34. Cooke´s New Plan of the Three Towns
34.1. Title: COOKE'S New Plan of the Three Towns of PLYMOUTH, DEVONPORT, AND STONEHOUSE. Price (1s 6d in sheets) above title.
Date: 1834.
Size: 252 x 445 mm.
Imprint(s): Published for the Proprietor Feby 1st 1834 and Sold at No. 82 Union Street, Stonehouse.Signature(s):
Comments: Detailed plan stretching from Torpoint (Aa) to Breakwater Quarries (Ee) and sold as a loose sheet. To the right of the map is a separate block with border containing a panel which begins: Borough of Devonport and Stonehouse. The Commissioners Appointed to Divide the New Boroughs ... . This is followed by a list of churches and chapels and finishes with the imprint noted above. The panel is missing in maps marked*; this and the wide Grecian "piano key" border (broken at Turnchapel Dockyard) gives rise to different library measurements, e.g. BL (520 x 250 mm) and NLS (232 x 420 mm).
This New Plan has less of the shading of the Stranger´s Guide but concentrates on the new division into wards. Hence the area of New Town is now Frankfort Ward and the part lower down, covering the southeast section of the city, is now Andrews Ward. More urban development is shown especially where the city and towns are expanding. The area south of Five Fields Lane is now occupied and at the western end and there is a burial ground and new residential housing at Wyndham Place surrounding Eldad Chapel. This small church was built for John Glanville Hawker and his congregation after they were forced to move from Stoke Damerel. The burial ground was begun c.1824 for the use of the Royal Naval Hospital on the other side of the road to Stoke. In the 1840s Brunel chose this as the site of a railway station but it became known as No Place Field when an opponent claimed it “was no place to build a station!”[2]

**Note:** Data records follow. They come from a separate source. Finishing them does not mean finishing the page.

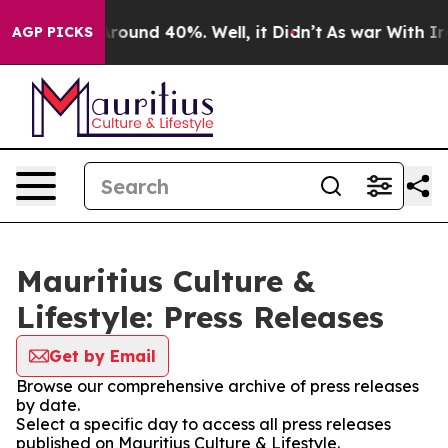
a Floor Around 40%. Well, it Didn’t
As war With Iran
AGP PICKS
Mauritius Culture &
Lifestyle: Press Releases
Get by Email
Browse our comprehensive archive of press releases
by date.
Select a specific day to access all press releases
published on Mauritius Culture & Lifestyle.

34.2 1841 Addition of the NEW / EDITION either side of price (Ee) and date 1841 added in title panel. The text in the panel (right) has been amended to include the new ward arrangement; Devonport is now a Borough.. There is a new imprint: Published for the Proprietor Feby 1st 1841 and Sold at No.50 Union-Place, Stonehouse. Given the new address and the fact that we know Cooke was still resident at 82 Union Street when he died in 1845, it would appear he had these printed but had an agent to sell them for him.
[1] Pasted into a scrapbook with title Plymouth together with two other maps by Cooke, Library D/b/9.
[2] Both stories at https://plymouthhistoryfestival.com/2020/05/27/walks-with-history-victoria-park-2/.
[3] I would like to thank Quentin B Spear for bringing this state to my attention.